Date of Award


Document Type

Open Access Thesis



First Advisor

Jeanne Garane


According to Will Eisner, “comics communicate in a ‘language’ that relies on a visual experience common to both creator and audience. Modern readers can be expected to have an easy understanding of the image-word mix and the traditional deciphering of text. Comics can be ‘read’ in a wider sense than that term is commonly applied” (Eisner, 1). In this research, I examine Bakhtin’s theories of heteroglossia and polyphony within Joann Sfar’s Le Chat du Rabbin (2002-2006). By taking a closer look at ‘language’ in Le Chat du Rabbin, both textually and visually, I apply Bakhtin’s theories of heteroglossia and visual polyphony in order to analyze the role of the image-word mix that Eisner mentions above in Le Chat du Rabbin. In this research I plan to ‘read’ Le Chat du Rabbin using a similar approach to that of Will Eisner, attempting to use a wider and more analytical approach of the ‘language’ in the text. I will apply Bakhtin’s terms in order to explain how to better analyze a comic, or bande dessinée.

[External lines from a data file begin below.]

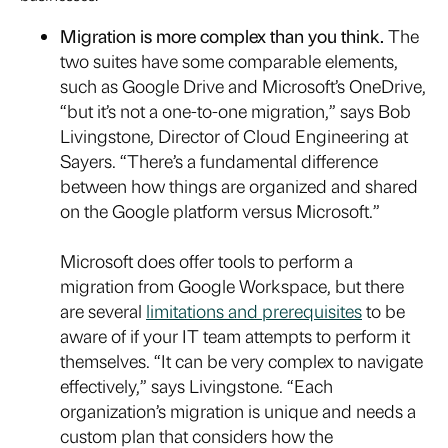
Migration is more complex than you think.
The
two suites have some comparable elements,
such as Google Drive and Microsoft’s OneDrive,
“but it’s not a one-to-one migration,” says Bob
Livingstone, Director of Cloud Engineering at
Sayers. “There’s a fundamental difference
between how things are organized and shared
on the Google platform versus Microsoft.”
Microsoft does offer tools to perform a
migration from Google Workspace, but there
are several
limitations and prerequisites
to be
aware of if your IT team attempts to perform it
themselves. “It can be very complex to navigate
effectively,” says Livingstone. “Each
organization’s migration is unique and needs a
custom plan that considers how the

In the first chapter, I provide a brief historical overview of the bande dessinée. The French language equivalent of a comic, the bande dessinée is a popular literary choice for all ages in the Francophone world. In addition, I analyze what it means for a bande dessinée to be Jewish in content. Joann Sfar, having both Ashkenazi and Sephardic Jewish parents, is known for publishing works that address Judaism. In the last section of this chapter I address this theme by analyzing what makes a bande dessinée Jewish.

In the second chapter, I apply Bakhtin’s theory of heteroglossia to Le Chat du Rabbin. Analyzing textual elements such as the role of the narrator, the author and characters within the story, this chapter demonstrates how heteroglossia indeed plays a role in the bande dessinée medium. This disproves Bakhtin’s claim in his Discourse in the Novel (1941) that the novel is the best literary medium to use to represent heteroglossia.

The third chapter analyzes visual elements of the bande dessinée and how these illustrative components, similar to Bakhtin’s theory of polyphony, present different visual points of view. Eisner says, “In its most economical state, comics employ a series of repetitive images and recognizable symbols. When these are used again and again to convey similar ideas, they become a distinct language – a literary form, if you will” (Eisner, 1). It is through careful analysis of both text (heteroglossia) and images (visual polyphony) that this research analyzes how Bakhtin’s theories of heteroglossia and polyphony are equally identifiable in the bande dessinée medium as they are in the novel.

The fourth chapter analyzes examples of heteroglossia and polyphony in the animated film, Le Chat du Rabbin. In analyzing the film, this research will show how the text progressed into animation and includes new elements such as sounds, movement and other various elements.